What is clear at this point is that many of the 500 or so residents, who currently do their training at Tulane, will be part of the shift.
“Ultimately, a majority of the programs will move to East Jefferson from Tulane,” LCMC CEO Greg Feirn said. “But there are a lot of programs today that overlap between Tulane and UMC, so some of those will stay at UMC, and 12-24 months from now, residents will be rotating and training at UMC, Children’s and East Jefferson.”
Where the deal will be particularly advantageous for East Jefferson is in driving specialty services to the hospital.
Part of the reason for the decreased patient census is increased competition from nearby Ochsner and other private specialty hospitals. In many cases, those were opened by East Jefferson doctors in the 1990s and early 2000s.
"What happened with East Jeff is that a lot of the doctors essentially developed their own entrepreneurial businesses that captured the most profitable services,” Kaufman said. “That put East Jefferson in a position to care for those patients the physicians didn’t want — the older and sicker patients on Medicare and Medicaid, which have lower reimbursement rates than commercial insurers.”
Bringing more doctors and programs to the hospital through the residency program will increase the number of patients. It will also give those patients access to advanced treatments in specialties like organ transplants and bone marrow transplants, two areas where Tulane excels.

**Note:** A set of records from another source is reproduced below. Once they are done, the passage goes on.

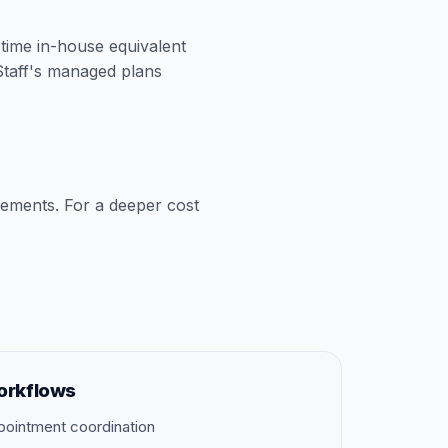
l-time in-house equivalent
aStaff's managed plans
cements. For a deeper cost
orkflows
pointment coordination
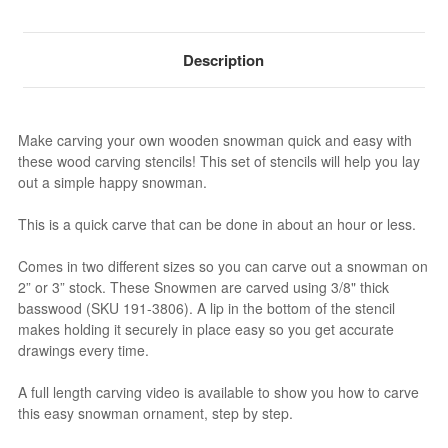
Description
Make carving your own wooden snowman quick and easy with
these wood carving stencils! This set of stencils will help you lay
out a simple happy snowman.
This is a quick carve that can be done in about an hour or less.
Comes in two different sizes so you can carve out a snowman on
2” or 3” stock. These Snowmen are carved using 3/8" thick
basswood (SKU 191-3806). A lip in the bottom of the stencil
makes holding it securely in place easy so you get accurate
drawings every time.
A full length carving video is available to show you how to carve
this easy snowman ornament, step by step.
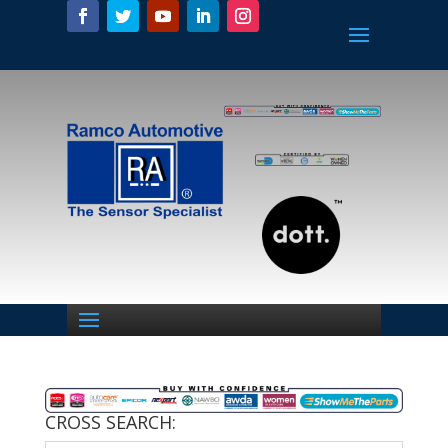
CROSS SEARCH:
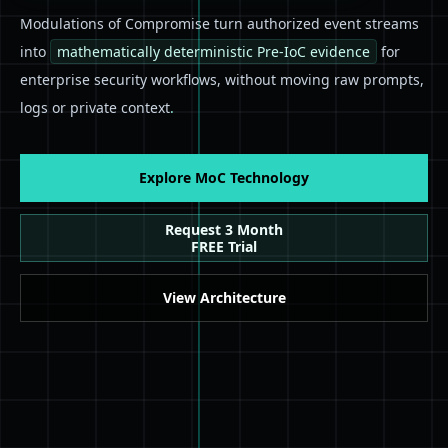
Modulations of Compromise turn authorized event streams
into
mathematically deterministic Pre-IoC evidence
for
enterprise security workflows, without moving raw prompts,
logs or private context
.
Explore MoC Technology
Request 3 Month
FREE Trial
View Architecture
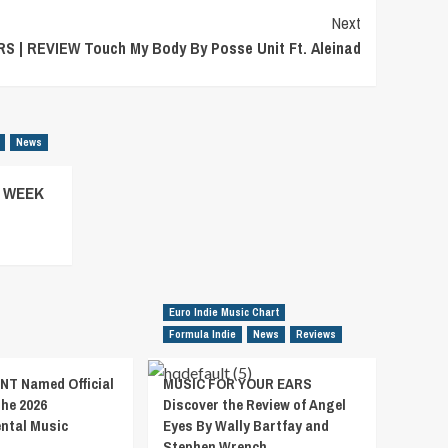
Next
 | REVIEW Touch My Body By Posse Unit Ft. Aleinad
News
– WEEK
Euro Indie Music Chart
Formula Indie
News
Reviews
T Named Official
MUSIC FOR YOUR EARS
the 2026
Discover the Review of Angel
ental Music
Eyes By Wally Bartfay and
Stephen Wrench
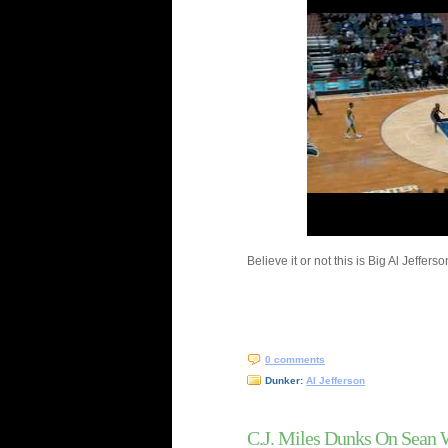
Believe it or not this is Big Al Jeffer
0 comments
Dunker:
Al Jefferson
C.J. Miles Dunks On Sean 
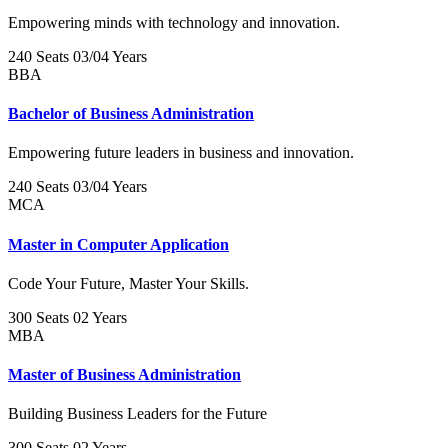
Empowering minds with technology and innovation.
240 Seats
03/04 Years
BBA
Bachelor of Business Administration
Empowering future leaders in business and innovation.
240 Seats
03/04 Years
MCA
Master in Computer Application
Code Your Future, Master Your Skills.
300 Seats
02 Years
MBA
Master of Business Administration
Building Business Leaders for the Future
300 Seats
02 Years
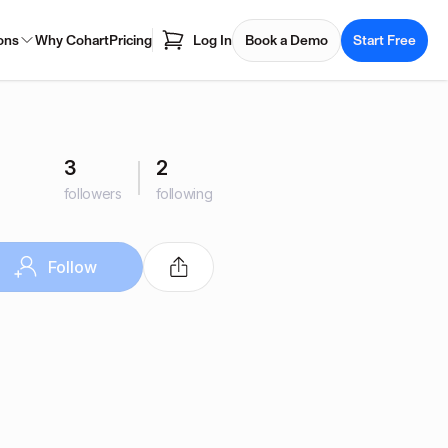
ons
Why Cohart
Pricing
Log In
Book a Demo
Start Free
3
2
followers
following
Follow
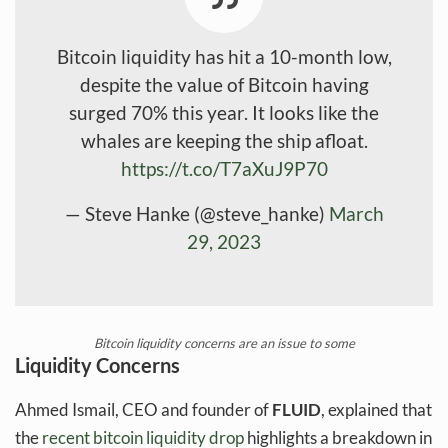
Bitcoin liquidity has hit a 10-month low,
despite the value of Bitcoin having
surged 70% this year. It looks like the
whales are keeping the ship afloat.
https://t.co/T7aXuJ9P70
— Steve Hanke (@steve_hanke)
March
29, 2023
Bitcoin liquidity concerns are an issue to some
Liquidity Concerns
Ahmed Ismail, CEO and founder of
FLUID
, explained that
the
recent bitcoin liquidity drop
highlights a breakdown in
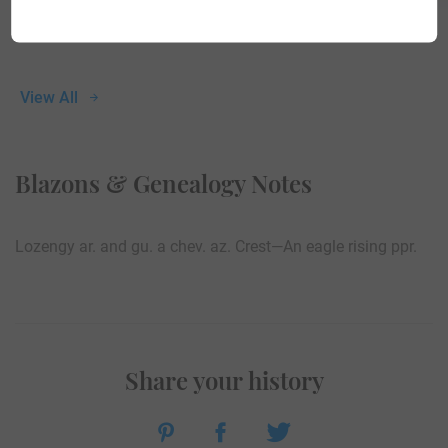
View All
Blazons & Genealogy Notes
Lozengy ar. and gu. a chev. az. Crest—An eagle rising ppr.
Share your history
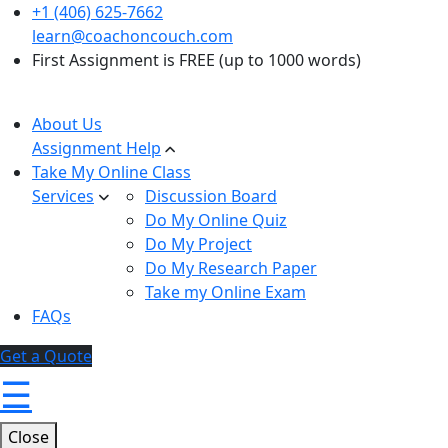
+1 (406) 625-7662
learn@coachoncouch.com
First Assignment is FREE (up to 1000 words)
About Us
Assignment Help
Take My Online Class
Services
Discussion Board
Do My Online Quiz
Do My Project
Do My Research Paper
Take my Online Exam
FAQs
Get a Quote
☰
Close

It’s too soon to say how the influx of new residents and patients will change the payor mix at East Jefferson. That’s because some programs have a higher ratio of Medicare and Medicaid patients, while other specialties attract more commercially insured patients, hospital officials said.
“We don’t have any hard and fast projections yet,” LCMC Chief Medical Officer Dr. John Heaton said.
Too many beds
In the weeks after LCMC Health announced its acquisition of the Tulane hospitals — which, in addition to the downtown medical center includes Tulane Lakeside Hospital and Lakeview Regional Medical Center in Covington — the country's largest union of registered nurses raised concerns about the deal.
In a letter to the state attorney general, they argued the acquisition would essentially reduce the market to just two competitors, Ochsner and LCMC. The union said they represent 225,000 nurses nationally, and have hundreds of members in Louisiana, but did not provide a more specific figure.
While their letter could slow the approval process, Kaufman and others say it makes financial sense for the hospital and for LCMC. It may ultimately result in fewer hospital beds in area over the long term. But Kaufman said that's probably necessary given a current oversupply.
"New Orleans has too many beds and, arguably, too many hospitals," Kaufman said. "So, if you have them all under one system you can eventually rationalize the number of hospitals you need. Rather than having a lot of half empty hospitals competing against each other, you can make decisions that make sense."
Jefferson Parish officials are also hopeful. Hospitals are engines of economic development. East Jefferson is in an area that is critical to the health of the parish but one that has been struggling in recent years to attract new business and new young families. Bringing in Tulane residents is a way to help reinvigorate the entire area, said Council member Jennifer Van Vranken, whose district includes the hospital.
"LCMC thinks this will bring new life to East Jefferson and we totally agree," she said. "We have had trouble attracting new young families to Jefferson Parish and we have a graying population. Bringing in new, young people at the start of their careers is aligned with what we have been trying to do."